“We’ll all be dead by morning.” Martin’s voice quavered as he emptied another glass of Frau Sophie’s precious peach schnapps.
“Who’d have guessed it’d be nigh on impossible to find a virgin in this valley?” his companion said.
“Pah! Even my own daughter,” Martin moaned. “What’s the world coming to, Edgard? Young women giving themselves like barmaids…”
Edgard’s shoulders slumped. “I tell you it was the last May Day celebration. The bürgermeister should never have let Sophie provide the drink.”
“We should have locked every last one of the unmarried maidens in a cellar.”
“Well, no use grousing.” Martin set down his glass. “We have a problem. Now’s the time for clear thinking.”
“There’s no solution. The village will disappear, swallowed by Hell itself when we fail to provide his bride.” Edgard’s reddened eyes widened. “Couldn’t we mount a raid on Fulkenstein down the valley…take a girl or two…”
“There’s no time left. We only had the new moon to give that devil his due. It ends tomorrow night. We’d never be back in time.”
Edgard shook his head, sighing. “We’ve failed. Daemonberg will be no more. Best get the women packing tonight so we can flee come morning. A thousand years of prosperity and health—gone for the lack of a single maidenhead.”
“We’re doomed, I tell you.” Martin lifted the schnapps bottle and tilted it over his glass. He gave it a shake, and then slammed it down on the table. Turning toward the bar, he shouted, “Sophie, liebchen , bring us another bottle, will you?”
As he turned back to his friend, he saw a woman step through the doorway of the inn. Her beauty arrested him—far prettier than any of the strapping blond women of the village, this one was slender, with delicate features and deep reddish-brown hair that glinted like fire in the torchlight, rather like the bay he’d bid on and lost at an auction in early spring.
He elbowed Edgard beside him. “Look there.”
Both men turned to stare at the young woman entering.
“Where’s her escort?” Edgard whispered.
“She looks wary. I’d wager she’s on her own.”

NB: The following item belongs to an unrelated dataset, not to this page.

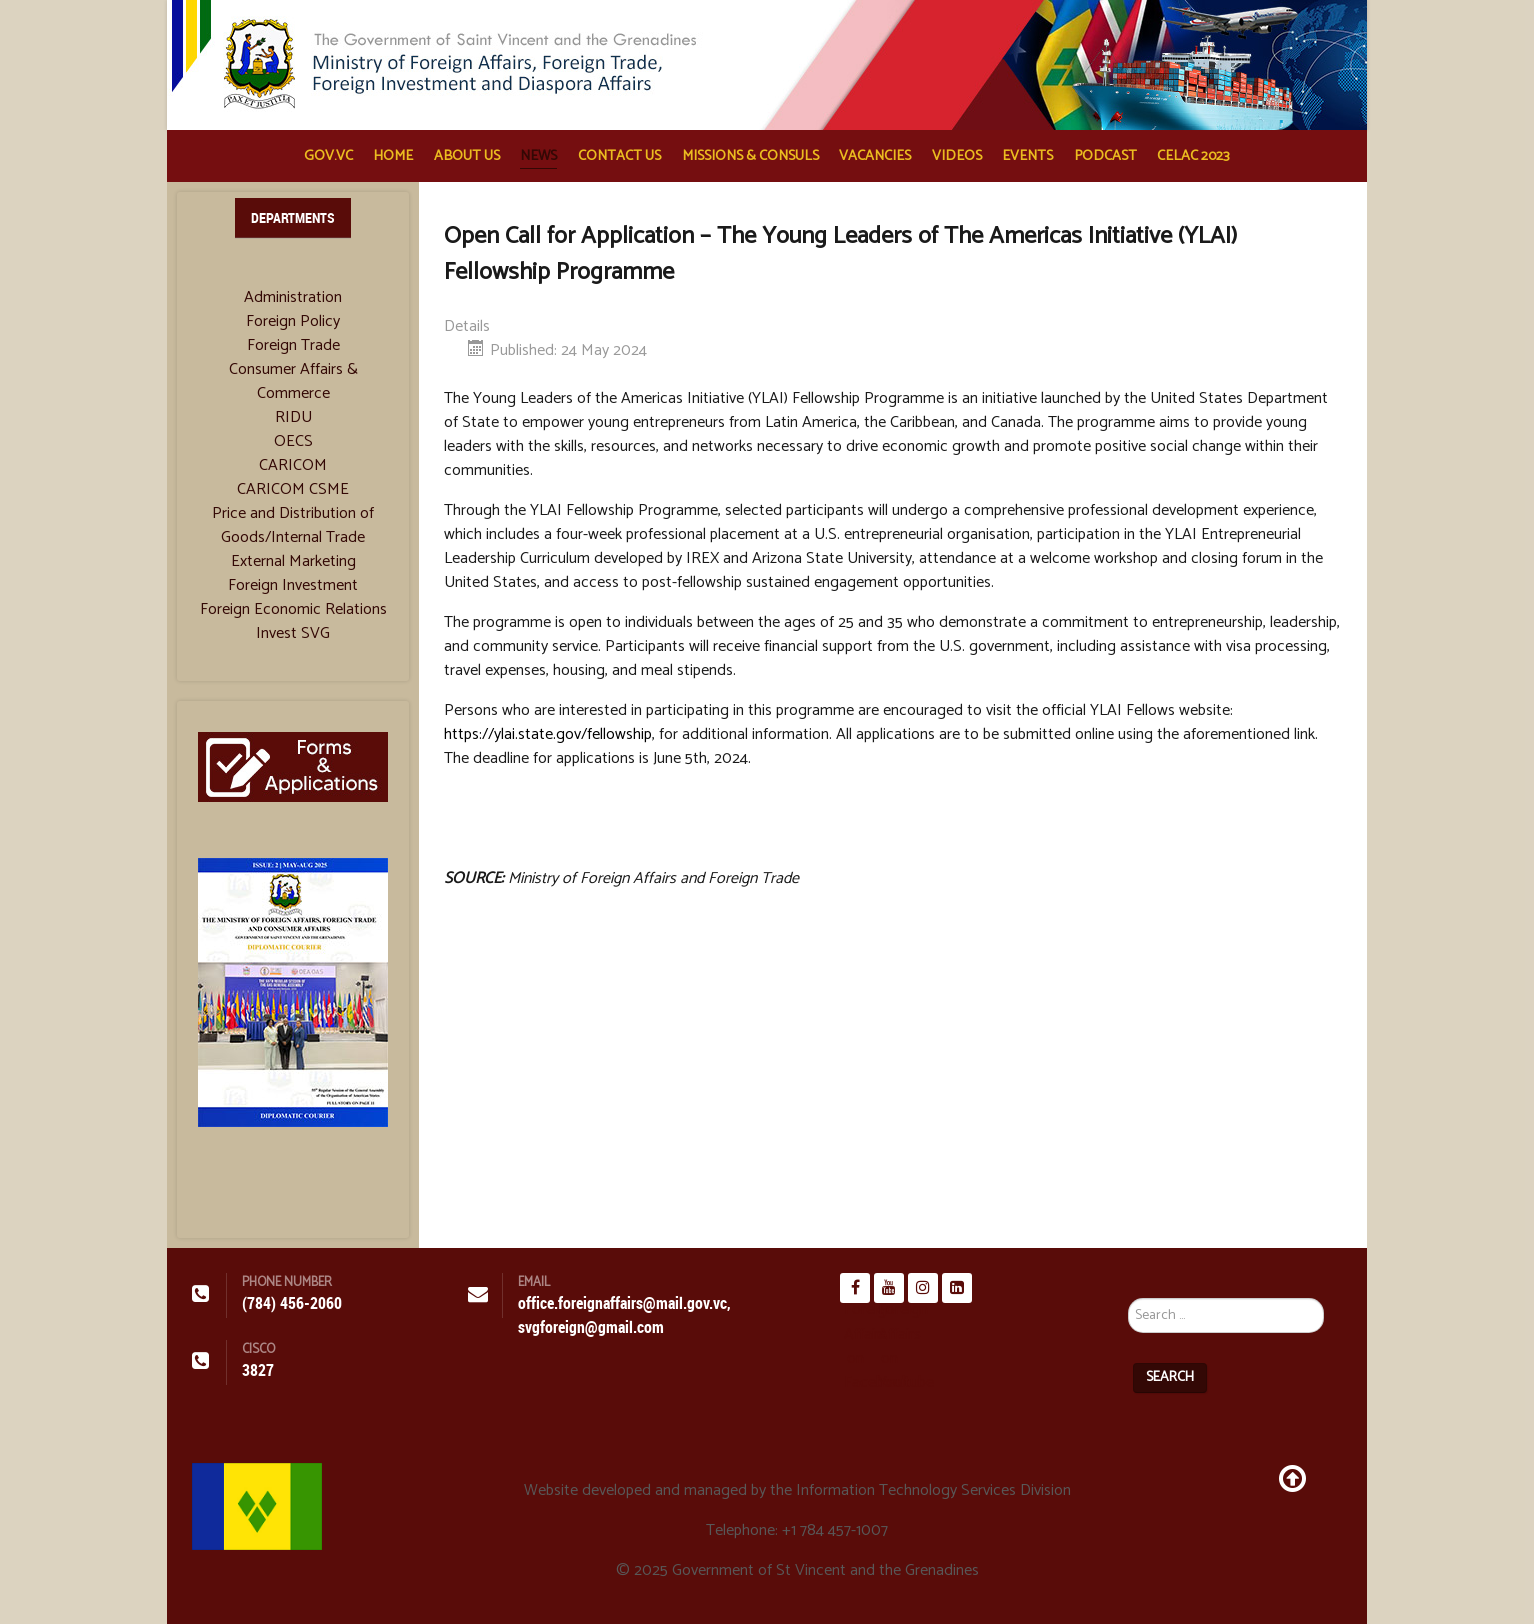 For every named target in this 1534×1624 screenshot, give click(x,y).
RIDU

They shared a charged glance, shoulders straightening.
“What do you suppose the chances are she’s a virgin?” Edgard asked softly.
“She’s beyond fair. What man would care whether he was her first just so long as he’s her last? Besides, what other options have we?”

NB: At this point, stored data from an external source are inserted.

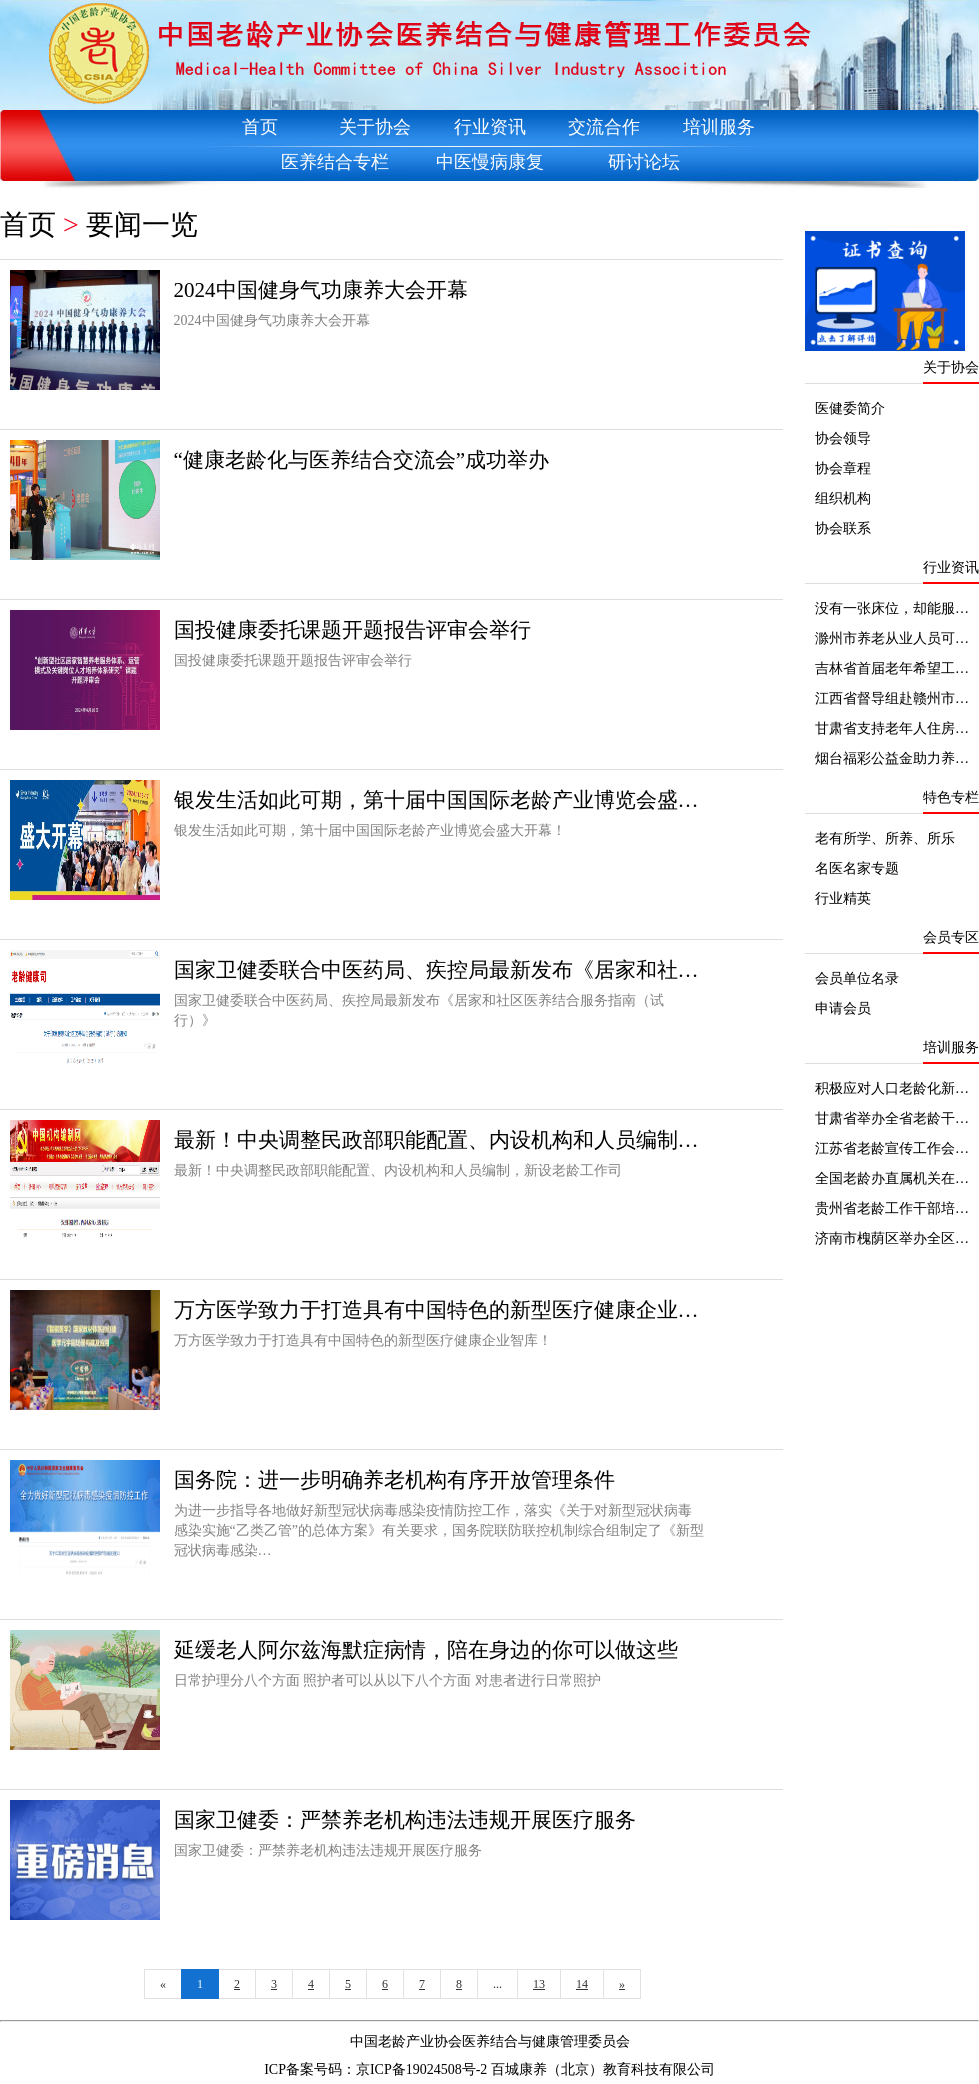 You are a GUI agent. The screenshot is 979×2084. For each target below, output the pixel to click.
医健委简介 (850, 408)
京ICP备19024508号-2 (421, 2069)
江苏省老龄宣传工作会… (892, 1148)
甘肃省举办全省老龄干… (892, 1118)
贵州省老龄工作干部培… (892, 1208)
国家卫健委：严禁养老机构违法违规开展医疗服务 (405, 1820)
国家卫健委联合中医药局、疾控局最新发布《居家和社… (436, 970)
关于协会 (375, 127)
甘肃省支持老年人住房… (892, 728)
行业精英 (843, 898)
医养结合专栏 (335, 162)
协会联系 (843, 528)
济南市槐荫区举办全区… (892, 1238)
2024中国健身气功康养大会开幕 (321, 290)
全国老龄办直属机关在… (892, 1178)
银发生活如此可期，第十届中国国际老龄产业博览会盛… (436, 800)
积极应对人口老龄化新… (892, 1088)
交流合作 (604, 127)
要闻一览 (142, 224)
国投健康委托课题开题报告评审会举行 (352, 630)
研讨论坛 (644, 162)
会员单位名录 (857, 978)
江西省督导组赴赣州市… (892, 698)
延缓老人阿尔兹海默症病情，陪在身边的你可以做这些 (426, 1650)
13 (539, 1984)
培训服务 (719, 127)
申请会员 (843, 1008)
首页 (260, 127)
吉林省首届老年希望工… (892, 668)
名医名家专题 (857, 868)
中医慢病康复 (490, 162)
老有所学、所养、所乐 (885, 838)
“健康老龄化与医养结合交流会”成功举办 (362, 460)
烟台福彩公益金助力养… (892, 758)
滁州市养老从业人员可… (892, 638)
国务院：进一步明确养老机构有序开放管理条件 (394, 1480)
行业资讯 (490, 127)
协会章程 (843, 468)
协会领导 (843, 438)
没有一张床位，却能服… (892, 608)
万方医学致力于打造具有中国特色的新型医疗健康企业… (436, 1310)
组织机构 (843, 498)
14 (582, 1984)
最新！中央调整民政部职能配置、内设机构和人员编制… (436, 1140)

Sophie slammed another bottle in the center of the table and gave them a scathing glance. “If you go home to your wives legless with drink, I’ll not take the blame.”
“We’ll have just one more glass,” Martin assured her, reaching around to pat her rump. “For the road. We’ve business to attend.”
Sophie rolled her eyes and turned, her ample hips rolling as she walked across the room to greet the young woman who waved her away.
“If they only knew the solemn duty we perform,” Martin whispered. “They’d call us heroes.”
Only they could never tell a soul. That too was part of their sacred oath, handed down from father to son.
Edgard poured them both another drink, then lifted his glass. “To another hundred years of peace and wealth.”
Martin lifted his glass with one hand and crossed himself with the other. “To the fair maiden with the red hair—God rest her soul.”